Der Beschuldigte hat dadurch folgende Rechtsvorschriften verletzt: § 3 i.V.m. § 1 der zitierten Verordnung, veröffentlicht unter anderem in der Amtlichen Linzer Zeitung vom 29.5.1987, Folge 22, Seite 22.

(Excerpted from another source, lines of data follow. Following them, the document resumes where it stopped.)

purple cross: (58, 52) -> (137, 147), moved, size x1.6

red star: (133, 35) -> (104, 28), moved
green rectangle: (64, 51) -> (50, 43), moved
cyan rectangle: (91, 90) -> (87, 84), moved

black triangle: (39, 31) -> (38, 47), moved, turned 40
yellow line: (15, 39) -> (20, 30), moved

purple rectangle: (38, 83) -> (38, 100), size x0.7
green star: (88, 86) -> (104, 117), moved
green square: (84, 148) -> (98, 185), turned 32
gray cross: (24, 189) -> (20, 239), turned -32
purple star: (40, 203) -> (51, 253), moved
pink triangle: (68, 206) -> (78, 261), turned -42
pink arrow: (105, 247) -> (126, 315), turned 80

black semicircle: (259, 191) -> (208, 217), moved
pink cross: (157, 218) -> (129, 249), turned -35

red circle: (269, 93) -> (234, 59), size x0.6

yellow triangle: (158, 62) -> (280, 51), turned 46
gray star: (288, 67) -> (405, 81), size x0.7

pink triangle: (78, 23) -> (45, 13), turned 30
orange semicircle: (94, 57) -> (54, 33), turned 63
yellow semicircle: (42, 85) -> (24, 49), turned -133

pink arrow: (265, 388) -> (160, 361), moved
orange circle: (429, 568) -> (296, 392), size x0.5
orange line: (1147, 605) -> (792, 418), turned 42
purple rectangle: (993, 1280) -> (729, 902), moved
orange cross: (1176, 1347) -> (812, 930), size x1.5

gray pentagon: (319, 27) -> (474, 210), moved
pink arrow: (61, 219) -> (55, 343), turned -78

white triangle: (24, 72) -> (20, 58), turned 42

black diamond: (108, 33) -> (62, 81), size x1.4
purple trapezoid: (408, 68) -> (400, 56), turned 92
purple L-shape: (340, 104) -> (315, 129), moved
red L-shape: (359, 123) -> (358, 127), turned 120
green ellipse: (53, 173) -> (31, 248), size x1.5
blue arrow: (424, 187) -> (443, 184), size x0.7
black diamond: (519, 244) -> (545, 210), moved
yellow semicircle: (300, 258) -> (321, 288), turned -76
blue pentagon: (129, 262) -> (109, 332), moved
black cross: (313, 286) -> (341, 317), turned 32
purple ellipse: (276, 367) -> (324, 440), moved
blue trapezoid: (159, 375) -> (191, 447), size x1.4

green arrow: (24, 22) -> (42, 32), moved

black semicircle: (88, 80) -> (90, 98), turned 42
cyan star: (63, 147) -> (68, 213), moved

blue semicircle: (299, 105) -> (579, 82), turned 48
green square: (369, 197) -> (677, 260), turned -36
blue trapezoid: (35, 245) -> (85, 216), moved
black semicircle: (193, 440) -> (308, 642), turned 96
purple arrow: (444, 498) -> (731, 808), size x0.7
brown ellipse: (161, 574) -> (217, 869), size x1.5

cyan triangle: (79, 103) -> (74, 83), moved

Wegen dieser Verwaltungsübertretung wird über ihn folgende Strafe verhängt: Arreststrafe von fünf Tagen gemäß Art. VII EGVG 1950 i.d.F. BGBl. Nr. 232/77. Die Vorhaft in der Dauer von vier Stunden und fünfzig Minuten wird angerechnet. Ferner hat er gemäß § 64 des Verwaltungsstrafgesetzes (VStG) zu zahlen:

S 25,-- als Beitrag zu den Kosten des Strafverfahrens, d.s. 10 % der Strafe (je ein Tag Arrest wird gleich S 50,-- angerechnet); der zu zahlende Gesamtbetrag (Strafe/Kosten/Barauslagen) beträgt daher S 25,--. Außerdem sind die Kosten des Strafvollzuges zu ersetzen (§ 67 VStG)."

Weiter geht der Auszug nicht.